TASK DESCRIPTION: Every line of the records that holds the word "gala" should be copied.

TASK INPUT:
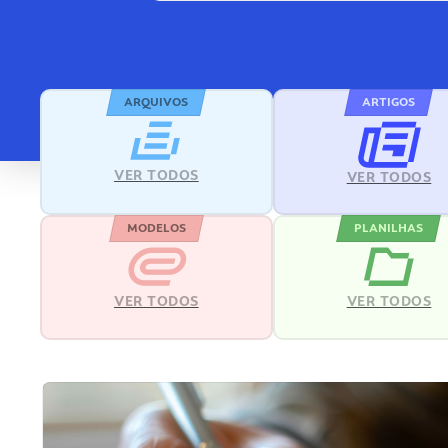
ARQUIVOS
ARTIGOS
VER TODOS
VER TODOS
MODELOS
PLANILHAS
VER TODOS
VER TODOS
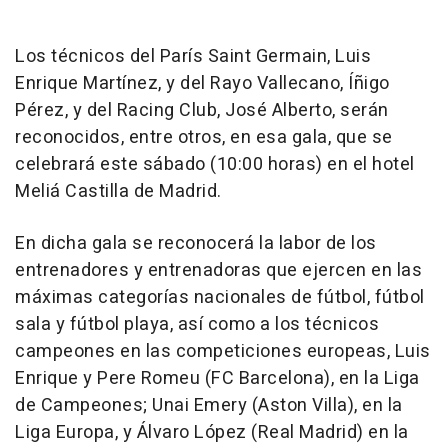
Los técnicos del París Saint Germain, Luis
Enrique Martínez, y del Rayo Vallecano, Íñigo
Pérez, y del Racing Club, José Alberto, serán
reconocidos, entre otros, en esa gala, que se
celebrará este sábado (10:00 horas) en el hotel
Meliá Castilla de Madrid.
En dicha gala se reconocerá la labor de los
entrenadores y entrenadoras que ejercen en las
máximas categorías nacionales de fútbol, fútbol
sala y fútbol playa, así como a los técnicos
campeones en las competiciones europeas, Luis
Enrique y Pere Romeu (FC Barcelona), en la Liga
de Campeones; Unai Emery (Aston Villa), en la
Liga Europa, y Álvaro López (Real Madrid) en la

WRITTEN ANSWER:
reconocidos, entre otros, en esa gala, que se
En dicha gala se reconocerá la labor de los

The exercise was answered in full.